*Assignment:*
Going through the data below, copy out each line where the word "current" shows up.

*Supplied entries:*
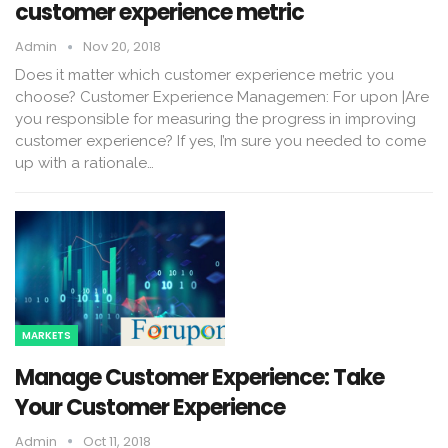
customer experience metric
Admin
Nov 20, 2018
Does it matter which customer experience metric you
choose? Customer Experience Managemen: For upon |Are
you responsible for measuring the progress in improving
customer experience? If yes, I’m sure you needed to come
up with a rationale…
MARKETS
Manage Customer Experience: Take
Your Customer Experience
Admin
Oct 11, 2018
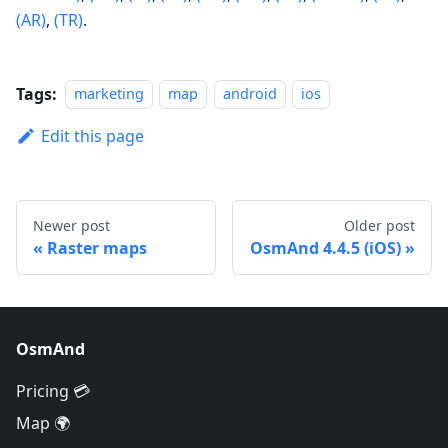
(AR)
,
(TR)
.
Tags:
marketing
map
android
ios
Edit this page
Newer post
Older post
Raster maps
OsmAnd 4.4.5 (iOS)
OsmAnd
Pricing 💳
Map 🌍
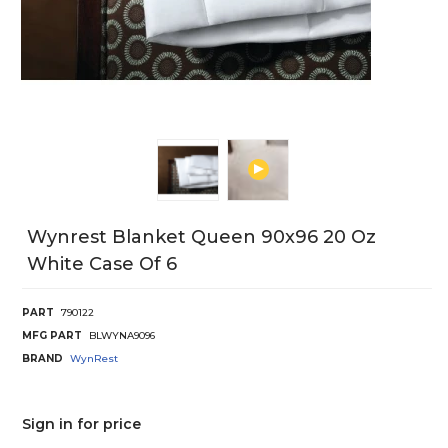
Wynrest Blanket Queen 90x96 20 Oz
White Case Of 6
PART
790122
MFG PART
BLWYNA9096
BRAND
WynRest
Sign in for price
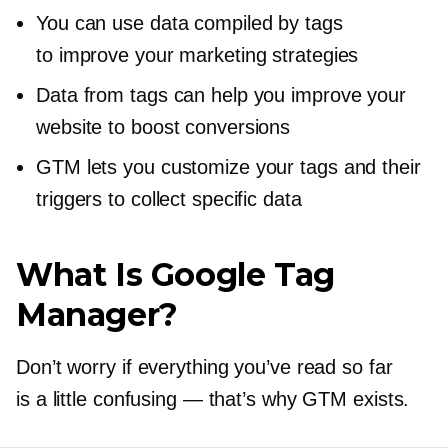
You can use data compiled by tags
to improve your marketing strategies
Data from tags can help you improve your
website to boost conversions
GTM lets you customize your tags and their
triggers to collect specific data
What Is Google Tag
Manager?
Don’t worry if everything you’ve read so far
is a little confusing — that’s why GTM exists.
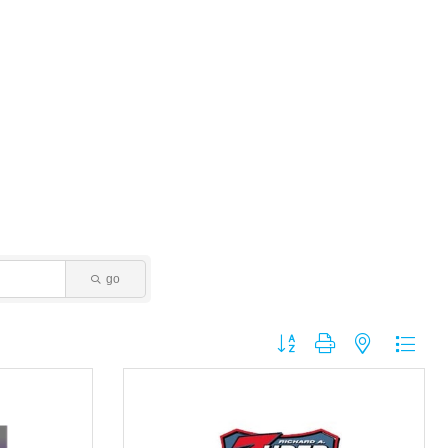
go
Button group with nested dropdo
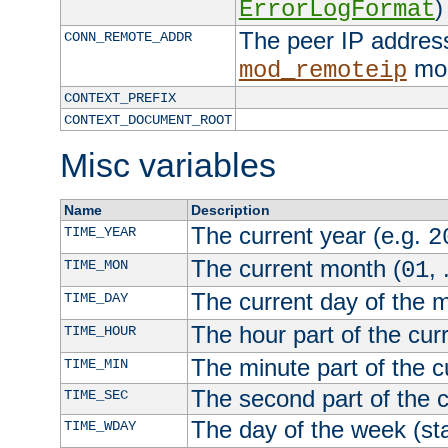
)
ErrorLogFormat
The peer IP address
CONN_REMOTE_ADDR
mod
mod_remoteip
CONTEXT_PREFIX
CONTEXT_DOCUMENT_ROOT
Misc variables
Name
Description
The current year (e.g.
TIME_YEAR
2
The current month (
, 
TIME_MON
01
The current day of the 
TIME_DAY
The hour part of the curr
TIME_HOUR
The minute part of the c
TIME_MIN
The second part of the c
TIME_SEC
The day of the week (sta
TIME_WDAY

*Task solution:*
The current year (e.g.
The current month (
The current day of the 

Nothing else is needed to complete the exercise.